Recently I’ve been noticing a trend of people posting pictures or videos of their pets after getting them “high”. It’s as if there is this association that if you like or enjoy a product, that your animal should enjoy it too. In this case, however, marijuana is actually very toxic to household pets although it isn’t to humans. This trend of getting your animals high has also led to a huge increase in incidents of marijuana poisoning seen in veterinary clinics, especially in dogs.
I see videos of people blowing smoke into their cat or dogs face, or posting pictures with the caption “my dog got into the pot brownies”, and as an animal owner myself, it is infuriating. The fact that some people would subject their animals to a practice they can not condone to, along with something that is actually toxic to them, it’s just aggravating. I understand that accidents happen, such as when a pet accidentally finds an edible, and with the growing popularity and legalization of marijuana, these accidents are becoming more common. However, as a pet owner, you have to take necessary precautions to limit the potential of these accidents happening, just as you would with a child and safety proofing the house.
So what happens to a pet on pot?
THC, the most commonly known cannabinoid in cannabis sativa, affects the nervous system in an animal, and is listed as a toxic chemical, according to the the Guide to Plant Poisoning of Animals. Along with toxicity, it may also cause allergic reactions to pets.
Common reactions to weed ingestion are depression, ataxia, vomiting and hypothermia. You might notice that your pet will lost their appetite and become dehydrated. It can also affect their circulatory system by causing a change in the heartbeat (either increasing or decreasing). Other symptoms include agitation, vomiting, drooling, seizures, and in very severe intoxications you can have coma or death. Symptoms of the effects of marijuana in animals normally occurs within an hour or two of ingestion and can last up to 12 hours.
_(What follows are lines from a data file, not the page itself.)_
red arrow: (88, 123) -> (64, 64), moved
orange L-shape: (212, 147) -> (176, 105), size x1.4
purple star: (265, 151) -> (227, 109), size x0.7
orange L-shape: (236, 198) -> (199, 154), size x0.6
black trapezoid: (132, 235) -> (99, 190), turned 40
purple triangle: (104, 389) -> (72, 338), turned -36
For more increased doses, it can last for days as the THC (and other compounds found in marijuana) can be stored in your pets fat.
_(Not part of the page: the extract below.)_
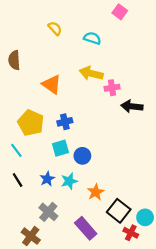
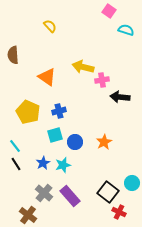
cyan semicircle: (92, 38) -> (126, 30), moved
cyan line: (16, 150) -> (15, 146), moved
orange star: (96, 192) -> (104, 142), moved
cyan circle: (145, 217) -> (132, 183), moved
purple rectangle: (86, 228) -> (70, 196), moved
What should I do if my animal ingested marijuana?
If you suspect your pet has ingested marijuana or laced products, take them to the vet immediately. When you arrive at the vet, don’t wait for them to start testing your pet, instead be upfront of the reason for your visit. This will save you money on drug tests, and other tests the vet will do to determine the reason for poisoning especially if your pet is showing symptoms, and make it easier to just treat the pet. Most of the time poisoning and intoxication will be treated with activated charcoal administered orally. The charcoal will trap toxins as it goes through the digestive system helping to eliminate excess that could cause poisoning. Other times, if you take your pet to the vet immediately after ingestion, the vet may induce vomiting, however this is not effective after around half an hour after ingestion.
Like any other toxin, in small amounts (depending on the size of your animal) marijuana ingestion will most likely not have any adverse effects on your pet. However, it is still best to keep it away from your animal. And although marijuana is safe for human ingestion, we have to remember that different species have different nervous systems, so what can be a euphoric feeling in humans can be very disruptive to a dog or a cat. So long story short, keep your pets away from marijuana. It will be better for them in the long run.